Вскоре Аннунсиата устала от их болтовни и отослала их назад. Ей о многом следовало подумать. На следующий день ей предстояло увидеть курфюрста и просить его о прощении для Карелли. Она не рассчитывала на человеческое милосердие, но надеялась, что сможет возбудить в нем чувство справедливости.
Курфюрст мало изменился с того времени, когда Аннунсиата видела его последний раз. Она помнила, как она впервые встретилась с Георгом-Луисом в Виндзоре, когда, будучи еще молодым, он приехал, чтобы увидеть принцессу Анну, его возможную невесту. Тогда он не занимал ее мысли, невысокий коренастый мужчина с красным пухлым лицом, светлыми, с каким-то розоватым оттенком волосами, тупыми рыбьими глазами и широким лягушачьим ртом. Пухлое лицо теперь стало жирным, глаза более тупыми, чем прежде, широкий, до ушей рот выглядел еще шире. Он носил каштановый парик, от которого его щеки казались краснее, и коричневый бархатный мундир поверх желтого жилета, а штаны привели Аннунсиату в ужас.
Они осторожно рассматривали друг друга. Георга-Луиса не могла не заботить мысль, почему она была здесь. Он разглядывал ее сверху донизу, будто оценивая ее туалет, но не показывал, что он думает о нем. Платье Аннунсиаты было сшито из темно-синего, как ночное небо атласа, одетое поверх вышитых нижних юбок более светлого тона, с серебряными кружевами на лифе и рукавах. Она решила, что демонстрация крепкого достатка и респектабельности – лучший способ воздействовать на него и завоевать его поддержку. Ее волосы, с проблесками седины, были уложены на макушке и украшены жемчугом, а сзади спускались локонами. Она не любила головные уборы, хотя многим ее обнаженная голова казалась не только старомодной, но даже несколько неприличной.
– Итак, леди Челмсфорд, чего же вы хотите? – спросил ее Георг-Луис.
Его лицо оставалось бесстрастным, но Аннунсиата вскоре поняла, что оно всегда бывало таким, если только он не хмурился в настоящей ярости.
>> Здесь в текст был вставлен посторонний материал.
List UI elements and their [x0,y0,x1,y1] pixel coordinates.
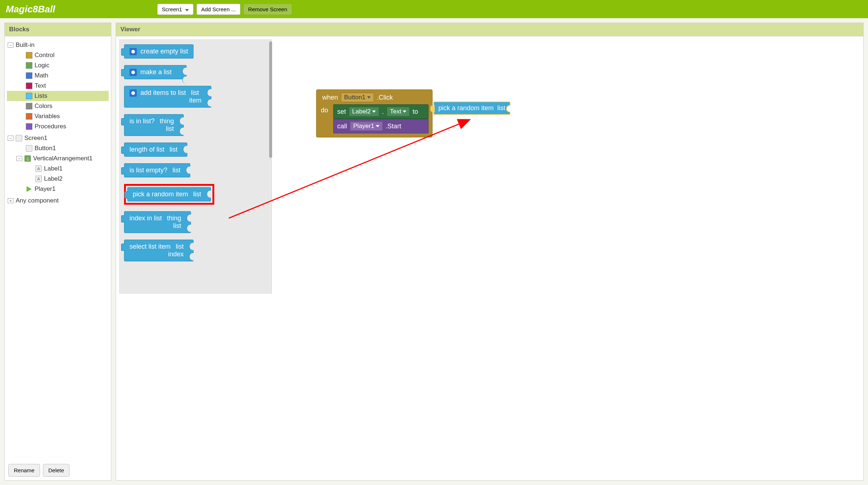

Аннунсиата начала по-английски, но курфюрст вскоре прервал ее по-немецки и сказал, что не понимает. Графиня не знала, правда ли это или нет. Она оказалась в невыгодном положении. Аннунсиата начала снова, но ее немецкий не был хорош, и она вынуждена была, часто запинаясь, искать иные выражения или употреблять итальянские или французские слова, которые он мог знать. Он слушал равнодушно. Единственное, что вызвало какую-то его реакцию, это когда она назвала его «кузен». Тогда он нахмурился, и графиня не поняла, было ли это неодобрением упоминания с ее стороны о таких родственных отношениях, или же ему не понравилось, что она не произнесла полностью его титул.
Наконец она смолкла, не зная, много ли из того, что сказано ею, понято или хотя бы услышано.
Георг-Луис долго молчал, рассматривая ее, а затем сказал:
– Я ничего не могу сделать до суда. Он должен предстать перед судом, как и другие.
Курфюрст отвернулся от нее, не дожидаясь даже поклона. Аннунсиата смотрела, как он уходил, с болью неопределенности. Подразумевал ли Георг-Луис, что поможет, если нужно, после суда?
Она ушла из дворца и, садясь в карету, гнала от себя воспоминания, которые, подобно одиноким привидениям, привлекали ее внимание, воспоминания о других временах при дворах в Уайтхолле и Сент-Джеймсе, когда правил король Карл [45] , а она была молодой. Она приказала кучеру ехать в Тауэр и села сзади на мягкое кожаное сиденье, укутавшись в плащ и засунув руки глубоко в муфту, довольная тем, что Китра улеглась у ее ног. Видения назойливо теснились в ее голове, а она тщетно пыталась не замечать их. Аннунсиата никогда не могла представить себя старой, и двор короля Карла еще был жив в ее памяти. Но вот сейчас она, семидесятилетняя женщина, ощущающая холод в этом году как никогда раньше, едет, чтобы увидеть своего сына, сорокачетырехлетнего сына, которому, очень вероятно, отрубят голову за измену. Она думала, что у короля Смерти ослиные уши, но жизнь дурачит их всех, точно так же, как и смерть.
45
Имеется в виду король Карл II (1630—1685), правивший с 1660 г.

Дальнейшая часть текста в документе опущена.